Law new is the notion that legal firms can offer the kind of comprehensive services some clients need while remaining within the primary focus of their business. Often these services involve helping the elderly, those suffering from mental health issues and others with complex needs.

A well thought out plan involving law new techniques can allow firms to meet these clients’ needs without having to make significant investments in staff or infrastructure. This approach can also help them to generate additional revenue and improve client satisfaction.

The term “law new” has been used to describe a movement in legal scholarship, but its exact meaning remains somewhat elusive. Some observers believe that it is a call to transform legal scholarship into social science or public policy, but such a shift would change the relationship between law and other disciplines but not the structure of legal academics — the training and institutional organization.

More generally, the “law new” idea is a call to recognize that the practice of law has changed and that legal scholars should try to keep up. To do this, they will need to move beyond the analytical perspective that characterizes much of current legal scholarship and adopt a more pragmatic perspective.

As this happens, legal scholarship will need to adopt the thinking process and mode of reasoning that characterizes mod ern legislative and administrative decisionmakers. These decisionmakers look less for solutions that are intellectually coherent with a pattern of previous decisions and more for ones that effec tively achieve specific policy goals.

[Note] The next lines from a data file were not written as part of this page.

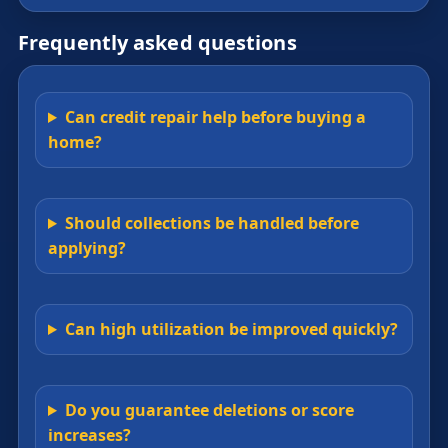
Frequently asked questions
Can credit repair help before buying a
home?
Should collections be handled before
applying?
Can high utilization be improved quickly?
Do you guarantee deletions or score
increases?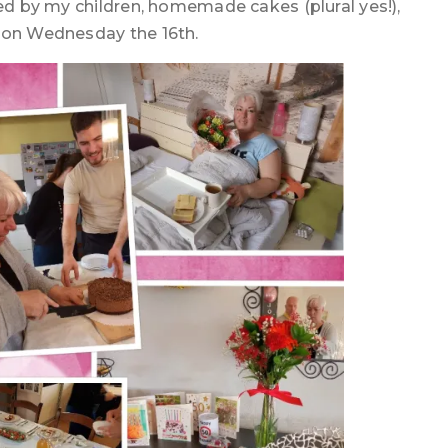
ked by my children, homemade cakes (plural yes!),
s on Wednesday the 16th.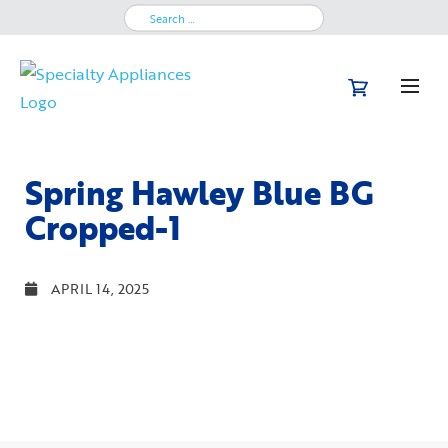
Search
for:
Spring Hawley Blue BG
Cropped-1
APRIL 14, 2025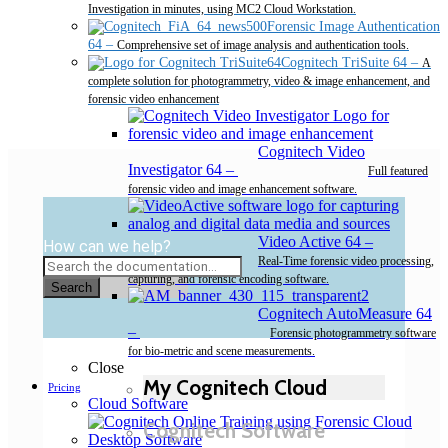
Investigation in minutes, using MC2 Cloud Workstation.
Forensic Image Authentication
64
–
Comprehensive set of image analysis and authentication tools.
Cognitech TriSuite 64
–
A
complete solution for photogrammetry, video & image enhancement, and
forensic video enhancement
Cognitech Video
Investigator 64
–
Full featured
forensic video and image enhancement software.
Video Active 64
–
How can we help?
Real-Time forensic video processing,
capturing, and forensic encoding software.
Search
Cognitech AutoMeasure 64
–
Forensic photogrammetry software
for bio-metric and scene measurements.
Close
My Cognitech Cloud
Pricing
Cloud Software
Cognitech Software
Desktop Software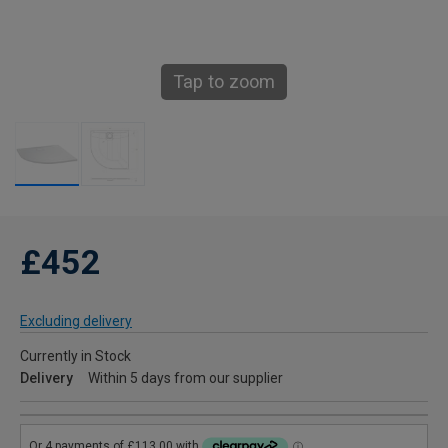
Tap to zoom
£452
Excluding delivery
Currently in Stock
Delivery
Within 5 days from our supplier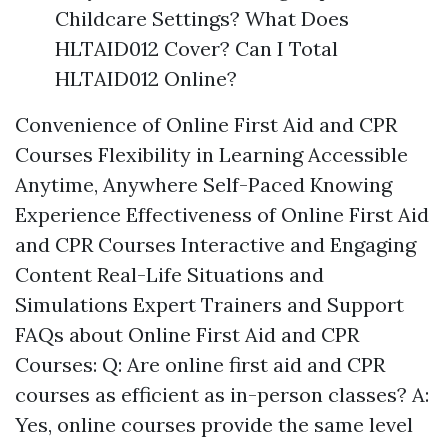
Childcare Settings? What Does
HLTAID012 Cover? Can I Total
HLTAID012 Online?
Convenience of Online First Aid and CPR
Courses Flexibility in Learning Accessible
Anytime, Anywhere Self-Paced Knowing
Experience Effectiveness of Online First Aid
and CPR Courses Interactive and Engaging
Content Real-Life Situations and
Simulations Expert Trainers and Support
FAQs about Online First Aid and CPR
Courses: Q: Are online first aid and CPR
courses as efficient as in-person classes? A:
Yes, online courses provide the same level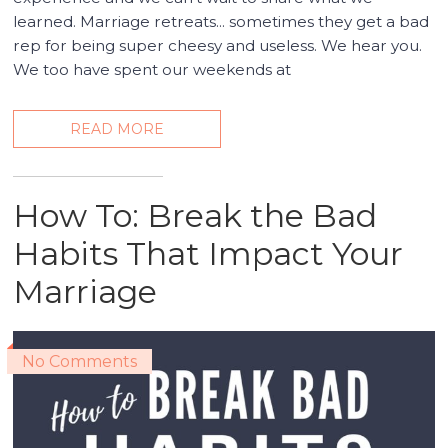
learned. Marriage retreats... sometimes they get a bad
rep for being super cheesy and useless. We hear you.
We too have spent our weekends at
READ MORE
How To: Break the Bad
Habits That Impact Your
Marriage
No Comments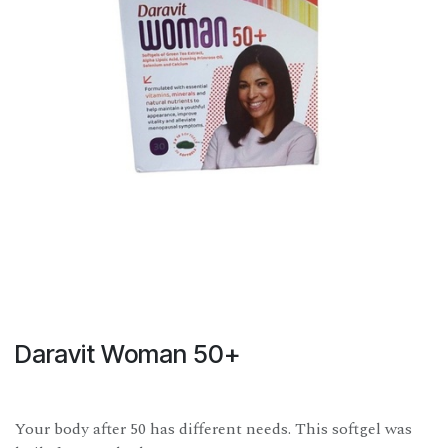
Daravit Woman 50+
Your body after 50 has different needs. This softgel was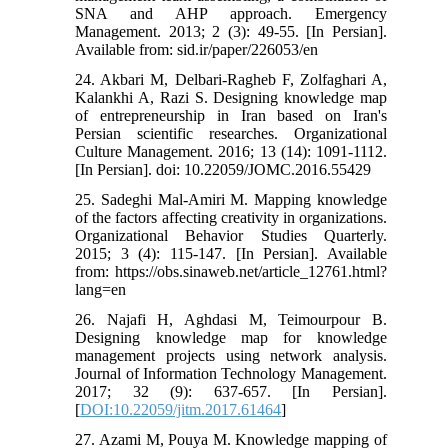
SNA and AHP approach. Emergency
Management. 2013; 2 (3): 49-55. [In Persian].
Available from: sid.ir/paper/226053/en
24. Akbari M, Delbari-Ragheb F, Zolfaghari A,
Kalankhi A, Razi S. Designing knowledge map
of entrepreneurship in Iran based on Iran's
Persian scientific researches. Organizational
Culture Management. 2016; 13 (14): 1091-1112.
[In Persian]. doi: 10.22059/JOMC.2016.55429
25. Sadeghi Mal-Amiri M. Mapping knowledge
of the factors affecting creativity in organizations.
Organizational Behavior Studies Quarterly.
2015; 3 (4): 115-147. [In Persian]. Available
from: https://obs.sinaweb.net/article_12761.html?
lang=en
26. Najafi H, Aghdasi M, Teimourpour B.
Designing knowledge map for knowledge
management projects using network analysis.
Journal of Information Technology Management.
2017; 32 (9): 637-657. [In Persian].
[
DOI:10.22059/jitm.2017.61464
]
27. Azami M, Pouya M. Knowledge mapping of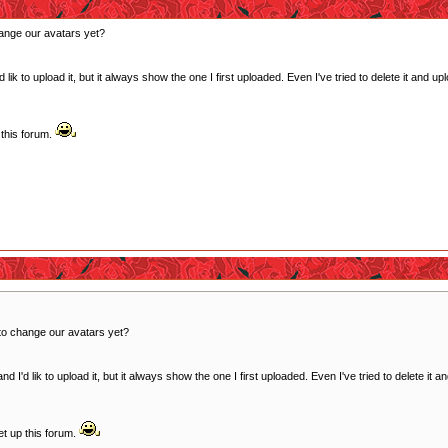
ange our avatars yet?
ik to upload it, but it always show the one I first uploaded. Even I've tried to delete it and u
this forum.
to change our avatars yet?
 I'd lik to upload it, but it always show the one I first uploaded. Even I've tried to delete it 
t up this forum.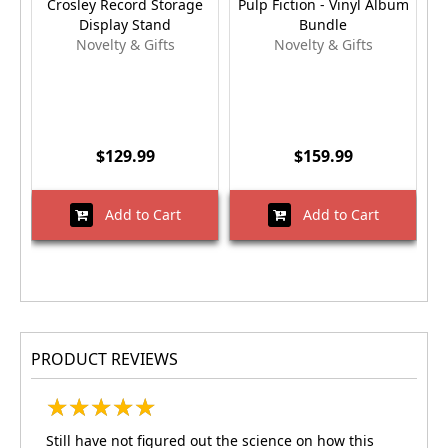
Crosley Record Storage
Pulp Fiction - Vinyl Album
Display Stand
Bundle
Novelty & Gifts
Novelty & Gifts
$129.99
$159.99
Add to Cart
Add to Cart
PRODUCT REVIEWS
★
★
★
★
★
★
★
★
★
★
Still have not figured out the science on how this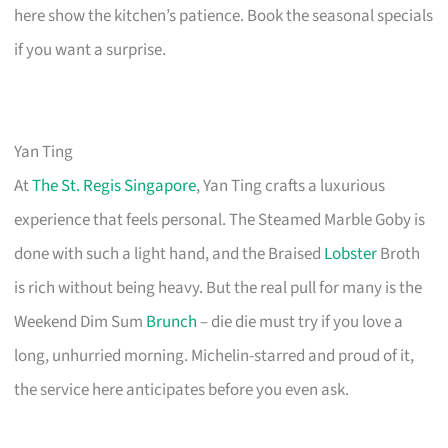
here show the kitchen’s patience. Book the seasonal specials
if you want a surprise.
Yan Ting
At
The St. Regis Singapore
, Yan Ting crafts a luxurious
experience that feels personal. The Steamed Marble Goby is
done with such a light hand, and the Braised
Lobster
Broth
is rich without being heavy. But the real pull for many is the
Weekend Dim Sum
Brunch
– die die must try if you love a
long, unhurried morning. Michelin-starred and proud of it,
the service here anticipates before you even ask.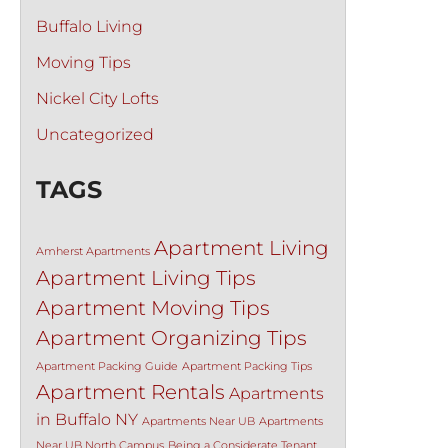
Buffalo Living
Moving Tips
Nickel City Lofts
Uncategorized
TAGS
Apartment Living
Amherst Apartments
Apartment Living Tips
Apartment Moving Tips
Apartment Organizing Tips
Apartment Packing Guide
Apartment Packing Tips
Apartment Rentals
Apartments
in Buffalo NY
Apartments Near UB
Apartments
Near UB North Campus
Being a Considerate Tenant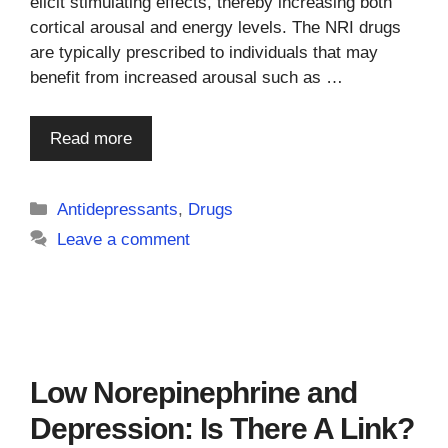
elicit stimulating effects, thereby increasing both
cortical arousal and energy levels. The NRI drugs
are typically prescribed to individuals that may
benefit from increased arousal such as …
Read more
Categories
Antidepressants
,
Drugs
Leave a comment
Low Norepinephrine and
Depression: Is There A Link?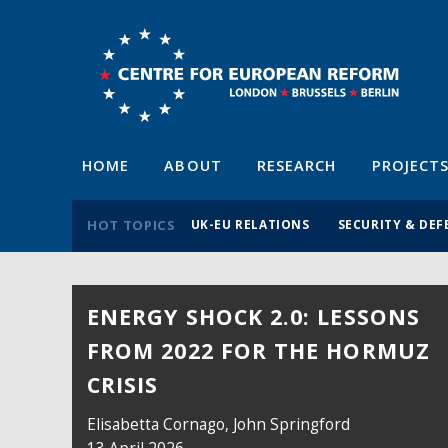
HOME
ABOUT
RESEARCH
PROJECT
HOT TOPICS
UK-EU RELATIONS
SECURITY & DEF
ENERGY SHOCK 2.0: LESSONS
FROM 2022 FOR THE HORMUZ
CRISIS
Elisabetta Cornago,
John Springford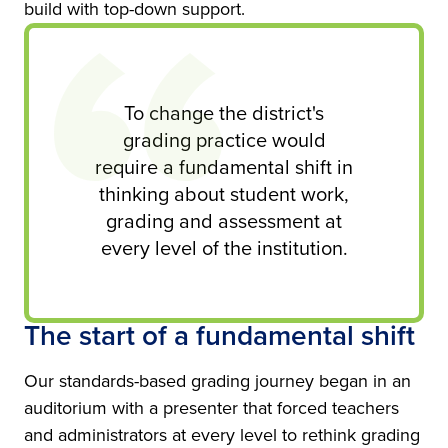
build with top-down support.
To change the district's
grading practice would
require a fundamental shift in
thinking about student work,
grading and assessment at
every level of the institution.
The start of a fundamental shift
Our standards-based grading journey began in an
auditorium with a presenter that forced teachers
and administrators at every level to rethink grading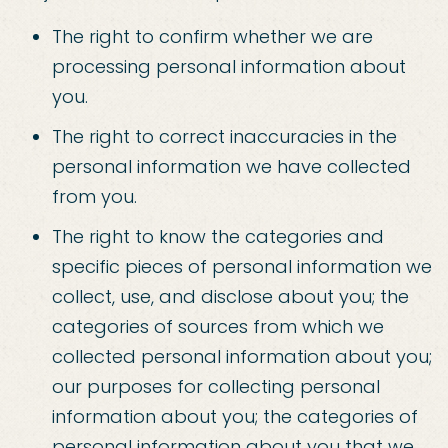
The right to confirm whether we are
processing personal information about
you.
The right to correct inaccuracies in the
personal information we have collected
from you.
The right to know the categories and
specific pieces of personal information we
collect, use, and disclose about you; the
categories of sources from which we
collected personal information about you;
our purposes for collecting personal
information about you; the categories of
personal information about you that we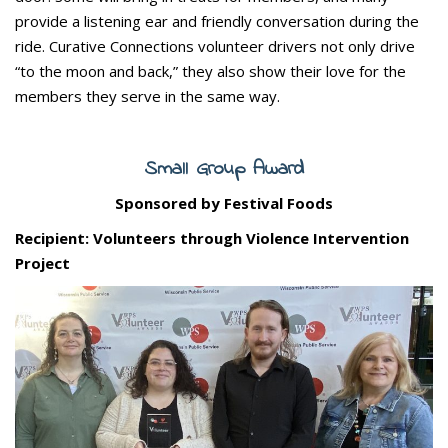
provide a listening ear and friendly conversation during the
ride. Curative Connections volunteer drivers not only drive
“to the moon and back,” they also show their love for the
members they serve in the same way.
Small Group Award
Sponsored by Festival Foods
Recipient: Volunteers through Violence Intervention
Project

Decisionmakers also look less for principles that apply to all situations and more for those that are best suited to a particular circumstance. For example, the administration of a federal program may be guided by general policies governing government administration and oversight but that program will also be shaped by the particular needs of the program’s target group.

This reorientation toward instrumental thinking explains why, in contrast to the rhetorical flourishes of treatises, contemporary academic writing about law is more like a series of memos to the administrators and legislators of the day. Courts intercede in this modem lawmaking process less frequently than casebooks suggest and only in a supervisory capacity, declaring that the administrators violated a statute or the Constitution rather than citing transcendental principles.

Despite this shift in the nature of law, legislators and administrators continue to take considerable initiative. They may respond to specific situations by proposing a new statute or by adopting an entirely new policy. Similarly, new public law scholar ship must display this initiative in framing prescriptions. This means that it must anticipate issues and propose statutory or administrative solutions, not merely suggest alternative judicial reasoning.